Se visualiser au moment du réveil  

Pour développer cette technologie, le médecin a contacté une start-up toulonnaise du nom de C2Care. Depuis 2015, cette entreprise met la réalité virtuelle au service de la santé. Ses logiciels sont aujourd’hui utilisés par près de 600 professionnels du secteur pour traiter les phobies ou relaxer les patients au moment d’un acte médical laborieux.

Cette fois-ci, “on a travaillé sur un scanner qui nous permet à la fois d’avoir du réalisme, de pouvoir interagir et se déplacer comme dans un jeu vidéo, et d’avoir une vision 3D, c’est cela la grande nouveauté au niveau de la technologie”, explique Pierre Gadea, cofondateur de C2Care.

Avant la greffe, chaque patient se verra proposer trois séances de 45 minutes minimum chacune. Muni de son casque, il rencontrera le personnel soignant et visitera le bloc de réanimation. Il se visualisera ensuite au moment du réveil, allongé et attaché et assistera aux soins quotidiens et aux visites médicales avant d’être exposé aux possibles imprévus des suites de l’opération. Pour plus de réalisme, C2Care s’est rendu dans les box de réanimation de l’hôpital Nord, qui réalise 80 greffes du poumon chaque année. “Ce sont nos propres matériels qui figurent à l’image”, détaille François Maltese.

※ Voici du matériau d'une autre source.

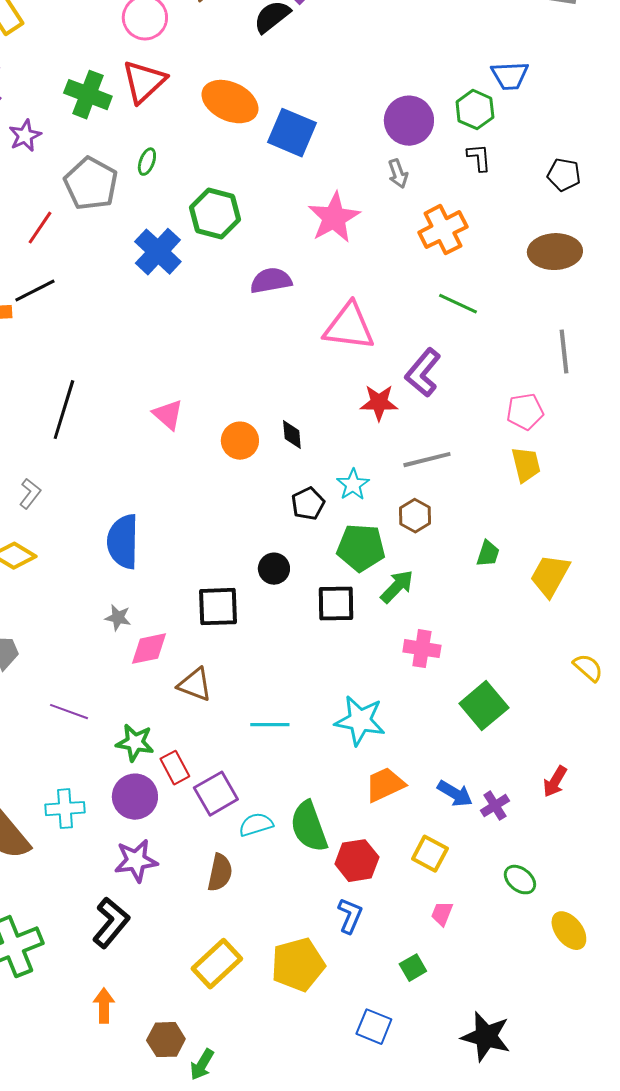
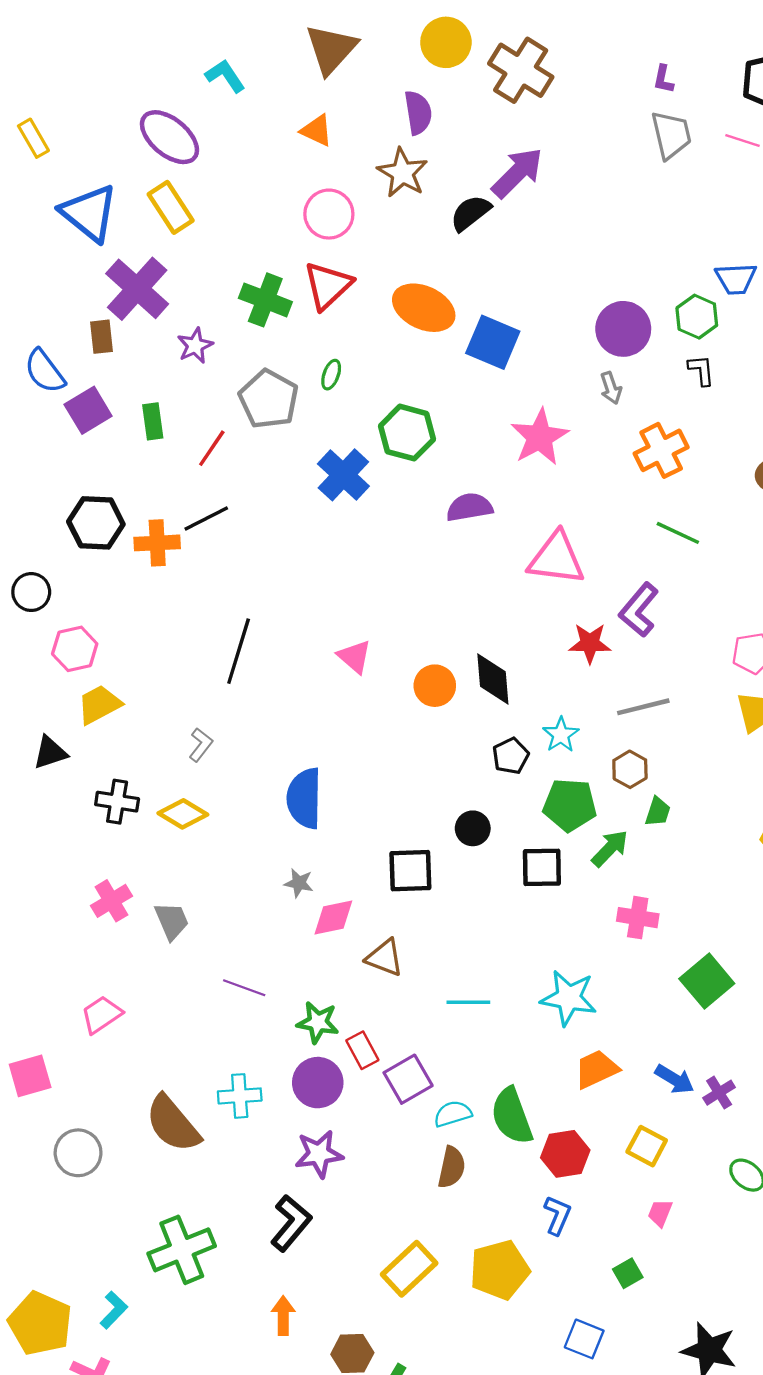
black diamond: (292, 435) -> (493, 679), size x1.6
green trapezoid: (488, 554) -> (658, 812), moved
brown semicircle: (220, 873) -> (452, 1167), moved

La réalité virtuelle, de plus en plus utilisée par les hôpitaux occidentaux

Très bientôt, le médecin pourra donc commencer à tester cette technique sur des patients. D’ici deux ans, les effets de cette méthode devraient pouvoir être mesurés. A terme, François Maltese espère aboutir à une diminution de 30% du stress des patients après la greffe. A l’hôpital Nord, d’autres services ont déjà montré leur intérêt pour cette pratique. Si cette dernière fonctionne, elle pourra “peut être extrapolée dans plein de domaines de la chirurgie programmée, et pourquoi pas aussi pour les grossesses à risque”, espère François Maltese.

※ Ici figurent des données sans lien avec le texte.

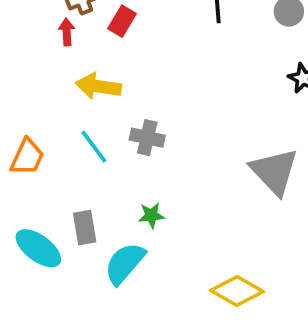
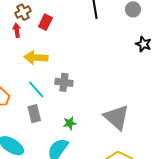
gray triangle: (274, 172) -> (116, 117), moved
gray rectangle: (85, 228) -> (34, 114), moved

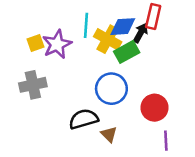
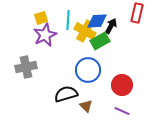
red rectangle: (153, 16) -> (137, 13), moved
yellow square: (35, 43) -> (41, 18), moved
purple line: (166, 141) -> (122, 111), moved, turned -63

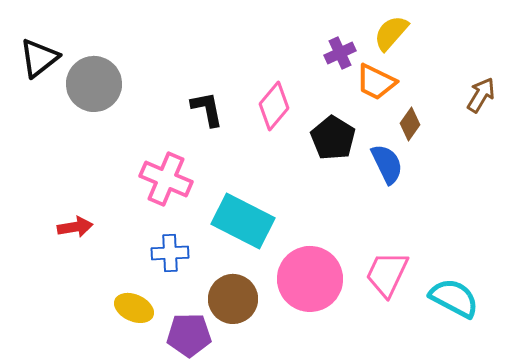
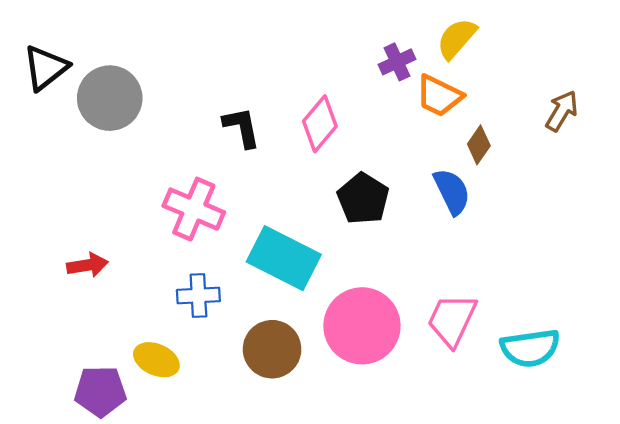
black pentagon: (333, 138) -> (363, 199), moved
cyan semicircle: (454, 298) -> (530, 348), turned 144
purple pentagon: (189, 335) -> (100, 391), moved

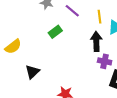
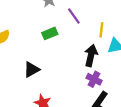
black triangle: (32, 72) -> (32, 69), moved

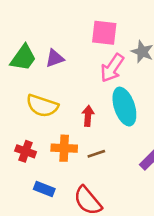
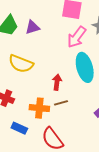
red arrow: (88, 116) -> (57, 82), moved
orange cross: (64, 148) -> (39, 108), moved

En Occident, plusieurs hôpitaux ont déjà commencé à proposer des casques de réalité virtuelle pour aider les futures mamans à se détendre lors de l’accouchement. En Belgique, pour faciliter la séparation entre mère et enfant après une naissance par césarienne, la polyclinique Jean Villar, à Bruges, installe un casque aux femmes en salle de réveil afin qu’elles puissent suivre les premiers instants de leur bébé comme si elles y étaient.

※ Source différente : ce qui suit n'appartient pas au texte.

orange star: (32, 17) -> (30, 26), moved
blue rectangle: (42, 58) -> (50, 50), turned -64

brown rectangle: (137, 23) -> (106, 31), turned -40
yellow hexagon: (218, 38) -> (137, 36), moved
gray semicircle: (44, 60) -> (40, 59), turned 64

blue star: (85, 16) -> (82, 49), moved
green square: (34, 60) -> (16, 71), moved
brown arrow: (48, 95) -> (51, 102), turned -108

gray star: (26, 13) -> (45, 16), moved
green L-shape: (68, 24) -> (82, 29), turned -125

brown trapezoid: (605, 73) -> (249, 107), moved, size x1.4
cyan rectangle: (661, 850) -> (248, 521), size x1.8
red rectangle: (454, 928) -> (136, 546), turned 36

Depuis peu, l’université du Pays de Galle a quant à elle commencé à expérimenter la réalité virtuelle sur un petit groupe de futures mamans. Le but étant de leur proposer des images d’aurores boréales et de dauphins nageant dans des eaux turquoises pour échapper aux murs blancs et angoissants de l’hôpital et oublier les douleurs du travail. Enfin, aux Etats-Unis, l’hôpital Cedars Sinai a mis au point un scénario de réalité virtuelle rattachant davantage les femmes à l’accouchement afin de ne pas les déposséder de cette expérience. Les futures mamans sont emmenées sur une plage jusqu’à ce que un feu de camp s’allume doucement sur le sol. Dans le même temps, un arbre rose ressemblant à un placenta s’épanouit.